(Page-level text extractions)
* * * * * * * * *

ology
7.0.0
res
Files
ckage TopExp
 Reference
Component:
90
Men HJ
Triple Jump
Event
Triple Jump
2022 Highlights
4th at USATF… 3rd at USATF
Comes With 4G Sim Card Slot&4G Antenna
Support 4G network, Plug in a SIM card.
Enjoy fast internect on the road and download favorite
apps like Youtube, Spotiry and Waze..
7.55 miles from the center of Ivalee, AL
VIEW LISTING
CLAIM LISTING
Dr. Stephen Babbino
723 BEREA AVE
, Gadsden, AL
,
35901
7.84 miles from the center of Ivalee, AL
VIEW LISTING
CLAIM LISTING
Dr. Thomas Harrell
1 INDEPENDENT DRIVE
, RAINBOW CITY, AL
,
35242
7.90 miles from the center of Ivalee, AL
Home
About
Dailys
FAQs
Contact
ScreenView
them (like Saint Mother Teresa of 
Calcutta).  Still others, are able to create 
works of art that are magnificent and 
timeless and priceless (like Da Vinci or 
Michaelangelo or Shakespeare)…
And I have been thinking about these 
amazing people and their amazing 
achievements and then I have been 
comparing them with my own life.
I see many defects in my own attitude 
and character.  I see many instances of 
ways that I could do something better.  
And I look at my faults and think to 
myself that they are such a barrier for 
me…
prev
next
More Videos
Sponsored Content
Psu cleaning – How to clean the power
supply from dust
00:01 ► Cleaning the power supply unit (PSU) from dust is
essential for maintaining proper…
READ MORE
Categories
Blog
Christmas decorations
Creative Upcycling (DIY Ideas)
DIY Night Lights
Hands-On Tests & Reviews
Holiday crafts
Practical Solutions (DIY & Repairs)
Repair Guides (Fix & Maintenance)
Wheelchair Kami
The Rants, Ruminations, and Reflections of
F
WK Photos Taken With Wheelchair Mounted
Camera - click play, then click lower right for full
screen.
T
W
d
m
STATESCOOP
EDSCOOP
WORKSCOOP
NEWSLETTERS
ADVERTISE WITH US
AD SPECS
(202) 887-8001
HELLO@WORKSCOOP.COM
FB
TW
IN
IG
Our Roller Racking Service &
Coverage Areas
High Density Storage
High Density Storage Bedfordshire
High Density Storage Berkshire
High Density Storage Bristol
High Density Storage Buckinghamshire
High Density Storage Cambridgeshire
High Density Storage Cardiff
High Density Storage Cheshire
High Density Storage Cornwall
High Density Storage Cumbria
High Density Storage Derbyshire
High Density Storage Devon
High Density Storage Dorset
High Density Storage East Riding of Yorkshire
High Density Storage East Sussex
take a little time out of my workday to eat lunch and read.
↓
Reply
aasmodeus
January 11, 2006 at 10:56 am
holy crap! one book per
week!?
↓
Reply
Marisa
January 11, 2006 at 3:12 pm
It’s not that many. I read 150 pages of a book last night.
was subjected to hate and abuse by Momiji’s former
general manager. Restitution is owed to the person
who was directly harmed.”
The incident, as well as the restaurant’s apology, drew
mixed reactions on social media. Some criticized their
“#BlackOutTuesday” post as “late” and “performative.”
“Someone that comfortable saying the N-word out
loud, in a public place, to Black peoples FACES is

* * * * * * * * *

» Task requirements: Using the data above, restate word for word the lines from its opening line through the line that contains "ways that I could do something better.", and no more.

» Answer:
ology
7.0.0
res
Files
ckage TopExp
 Reference
Component:
90
Men HJ
Triple Jump
Event
Triple Jump
2022 Highlights
4th at USATF… 3rd at USATF
Comes With 4G Sim Card Slot&4G Antenna
Support 4G network, Plug in a SIM card.
Enjoy fast internect on the road and download favorite
apps like Youtube, Spotiry and Waze..
7.55 miles from the center of Ivalee, AL
VIEW LISTING
CLAIM LISTING
Dr. Stephen Babbino
723 BEREA AVE
, Gadsden, AL
,
35901
7.84 miles from the center of Ivalee, AL
VIEW LISTING
CLAIM LISTING
Dr. Thomas Harrell
1 INDEPENDENT DRIVE
, RAINBOW CITY, AL
,
35242
7.90 miles from the center of Ivalee, AL
Home
About
Dailys
FAQs
Contact
ScreenView
them (like Saint Mother Teresa of 
Calcutta).  Still others, are able to create 
works of art that are magnificent and 
timeless and priceless (like Da Vinci or 
Michaelangelo or Shakespeare)…
And I have been thinking about these 
amazing people and their amazing 
achievements and then I have been 
comparing them with my own life.
I see many defects in my own attitude 
and character.  I see many instances of 
ways that I could do something better.  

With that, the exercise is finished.